EXERCISE GOAL:
Go through the data that follows and restate each line exactly as it reads.

Collected data
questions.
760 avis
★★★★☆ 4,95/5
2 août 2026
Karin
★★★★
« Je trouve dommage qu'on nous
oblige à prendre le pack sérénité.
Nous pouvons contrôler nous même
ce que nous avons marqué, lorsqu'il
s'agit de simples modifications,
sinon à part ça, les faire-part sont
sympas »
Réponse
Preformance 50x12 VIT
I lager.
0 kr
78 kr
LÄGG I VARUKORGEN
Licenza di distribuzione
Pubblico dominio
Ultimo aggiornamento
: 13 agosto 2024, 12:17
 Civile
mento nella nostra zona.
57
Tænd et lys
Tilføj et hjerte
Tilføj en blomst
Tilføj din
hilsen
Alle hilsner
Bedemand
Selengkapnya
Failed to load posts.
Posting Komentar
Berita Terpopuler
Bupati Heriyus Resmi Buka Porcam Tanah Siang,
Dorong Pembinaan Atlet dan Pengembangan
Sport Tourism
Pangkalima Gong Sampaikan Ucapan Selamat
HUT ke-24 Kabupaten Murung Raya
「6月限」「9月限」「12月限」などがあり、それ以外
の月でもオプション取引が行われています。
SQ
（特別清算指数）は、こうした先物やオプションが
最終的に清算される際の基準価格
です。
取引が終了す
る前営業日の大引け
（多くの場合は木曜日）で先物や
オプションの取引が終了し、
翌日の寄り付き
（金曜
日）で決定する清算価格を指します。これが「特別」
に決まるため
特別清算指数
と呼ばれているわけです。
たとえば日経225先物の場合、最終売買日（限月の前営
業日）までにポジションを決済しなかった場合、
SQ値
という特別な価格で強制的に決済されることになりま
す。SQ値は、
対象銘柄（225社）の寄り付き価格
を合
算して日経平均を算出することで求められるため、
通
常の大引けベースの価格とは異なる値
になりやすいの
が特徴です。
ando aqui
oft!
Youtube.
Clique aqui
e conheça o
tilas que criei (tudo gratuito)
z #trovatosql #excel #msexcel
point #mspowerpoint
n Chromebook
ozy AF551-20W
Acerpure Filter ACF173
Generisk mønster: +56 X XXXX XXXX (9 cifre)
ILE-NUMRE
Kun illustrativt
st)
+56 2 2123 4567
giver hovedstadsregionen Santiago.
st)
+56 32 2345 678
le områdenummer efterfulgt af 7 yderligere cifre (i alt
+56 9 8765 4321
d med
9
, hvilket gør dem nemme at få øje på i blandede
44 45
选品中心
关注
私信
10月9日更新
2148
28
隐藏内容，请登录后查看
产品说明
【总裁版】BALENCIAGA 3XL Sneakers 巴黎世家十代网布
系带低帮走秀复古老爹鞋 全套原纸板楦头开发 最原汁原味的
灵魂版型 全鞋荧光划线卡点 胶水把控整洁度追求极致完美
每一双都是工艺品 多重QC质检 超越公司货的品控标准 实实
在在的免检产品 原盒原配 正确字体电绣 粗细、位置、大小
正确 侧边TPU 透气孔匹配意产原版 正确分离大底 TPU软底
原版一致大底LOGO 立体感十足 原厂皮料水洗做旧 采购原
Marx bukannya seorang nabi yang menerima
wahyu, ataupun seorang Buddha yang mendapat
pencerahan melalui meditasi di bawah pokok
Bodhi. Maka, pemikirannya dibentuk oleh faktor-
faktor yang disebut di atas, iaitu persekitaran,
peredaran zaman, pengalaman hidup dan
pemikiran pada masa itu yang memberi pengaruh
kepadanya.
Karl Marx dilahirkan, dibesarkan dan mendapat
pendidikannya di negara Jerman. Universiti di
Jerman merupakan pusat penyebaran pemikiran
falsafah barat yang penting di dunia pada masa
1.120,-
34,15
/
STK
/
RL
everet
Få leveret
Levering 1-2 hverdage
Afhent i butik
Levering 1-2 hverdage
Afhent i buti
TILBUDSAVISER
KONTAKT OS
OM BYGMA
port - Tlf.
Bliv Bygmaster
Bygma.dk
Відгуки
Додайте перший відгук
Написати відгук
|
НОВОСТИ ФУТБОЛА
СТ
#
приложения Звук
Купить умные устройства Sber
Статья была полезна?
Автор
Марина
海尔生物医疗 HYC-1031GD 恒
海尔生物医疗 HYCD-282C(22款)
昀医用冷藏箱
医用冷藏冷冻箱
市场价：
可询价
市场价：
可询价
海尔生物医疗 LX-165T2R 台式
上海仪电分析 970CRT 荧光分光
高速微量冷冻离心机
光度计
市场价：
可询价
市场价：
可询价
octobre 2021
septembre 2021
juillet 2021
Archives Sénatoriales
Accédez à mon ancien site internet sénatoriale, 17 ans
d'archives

SOLVED EXERCISE:
questions.
760 avis
★★★★☆ 4,95/5
2 août 2026
Karin
★★★★
« Je trouve dommage qu'on nous
oblige à prendre le pack sérénité.
Nous pouvons contrôler nous même
ce que nous avons marqué, lorsqu'il
s'agit de simples modifications,
sinon à part ça, les faire-part sont
sympas »
Réponse
Preformance 50x12 VIT
I lager.
0 kr
78 kr
LÄGG I VARUKORGEN
Licenza di distribuzione
Pubblico dominio
Ultimo aggiornamento
: 13 agosto 2024, 12:17
 Civile
mento nella nostra zona.
57
Tænd et lys
Tilføj et hjerte
Tilføj en blomst
Tilføj din
hilsen
Alle hilsner
Bedemand
Selengkapnya
Failed to load posts.
Posting Komentar
Berita Terpopuler
Bupati Heriyus Resmi Buka Porcam Tanah Siang,
Dorong Pembinaan Atlet dan Pengembangan
Sport Tourism
Pangkalima Gong Sampaikan Ucapan Selamat
HUT ke-24 Kabupaten Murung Raya
「6月限」「9月限」「12月限」などがあり、それ以外
の月でもオプション取引が行われています。
SQ
（特別清算指数）は、こうした先物やオプションが
最終的に清算される際の基準価格
です。
取引が終了す
る前営業日の大引け
（多くの場合は木曜日）で先物や
オプションの取引が終了し、
翌日の寄り付き
（金曜
日）で決定する清算価格を指します。これが「特別」
に決まるため
特別清算指数
と呼ばれているわけです。
たとえば日経225先物の場合、最終売買日（限月の前営
業日）までにポジションを決済しなかった場合、
SQ値
という特別な価格で強制的に決済されることになりま
す。SQ値は、
対象銘柄（225社）の寄り付き価格
を合
算して日経平均を算出することで求められるため、
通
常の大引けベースの価格とは異なる値
になりやすいの
が特徴です。
ando aqui
oft!
Youtube.
Clique aqui
e conheça o
tilas que criei (tudo gratuito)
z #trovatosql #excel #msexcel
point #mspowerpoint
n Chromebook
ozy AF551-20W
Acerpure Filter ACF173
Generisk mønster: +56 X XXXX XXXX (9 cifre)
ILE-NUMRE
Kun illustrativt
st)
+56 2 2123 4567
giver hovedstadsregionen Santiago.
st)
+56 32 2345 678
le områdenummer efterfulgt af 7 yderligere cifre (i alt
+56 9 8765 4321
d med
9
, hvilket gør dem nemme at få øje på i blandede
44 45
选品中心
关注
私信
10月9日更新
2148
28
隐藏内容，请登录后查看
产品说明
【总裁版】BALENCIAGA 3XL Sneakers 巴黎世家十代网布
系带低帮走秀复古老爹鞋 全套原纸板楦头开发 最原汁原味的
灵魂版型 全鞋荧光划线卡点 胶水把控整洁度追求极致完美
每一双都是工艺品 多重QC质检 超越公司货的品控标准 实实
在在的免检产品 原盒原配 正确字体电绣 粗细、位置、大小
正确 侧边TPU 透气孔匹配意产原版 正确分离大底 TPU软底
原版一致大底LOGO 立体感十足 原厂皮料水洗做旧 采购原
Marx bukannya seorang nabi yang menerima
wahyu, ataupun seorang Buddha yang mendapat
pencerahan melalui meditasi di bawah pokok
Bodhi. Maka, pemikirannya dibentuk oleh faktor-
faktor yang disebut di atas, iaitu persekitaran,
peredaran zaman, pengalaman hidup dan
pemikiran pada masa itu yang memberi pengaruh
kepadanya.
Karl Marx dilahirkan, dibesarkan dan mendapat
pendidikannya di negara Jerman. Universiti di
Jerman merupakan pusat penyebaran pemikiran
falsafah barat yang penting di dunia pada masa
1.120,-
34,15
/
STK
/
RL
everet
Få leveret
Levering 1-2 hverdage
Afhent i butik
Levering 1-2 hverdage
Afhent i buti
TILBUDSAVISER
KONTAKT OS
OM BYGMA
port - Tlf.
Bliv Bygmaster
Bygma.dk
Відгуки
Додайте перший відгук
Написати відгук
|
НОВОСТИ ФУТБОЛА
СТ
#
приложения Звук
Купить умные устройства Sber
Статья была полезна?
Автор
Марина
海尔生物医疗 HYC-1031GD 恒
海尔生物医疗 HYCD-282C(22款)
昀医用冷藏箱
医用冷藏冷冻箱
市场价：
可询价
市场价：
可询价
海尔生物医疗 LX-165T2R 台式
上海仪电分析 970CRT 荧光分光
高速微量冷冻离心机
光度计
市场价：
可询价
市场价：
可询价
octobre 2021
septembre 2021
juillet 2021
Archives Sénatoriales
Accédez à mon ancien site internet sénatoriale, 17 ans
d'archives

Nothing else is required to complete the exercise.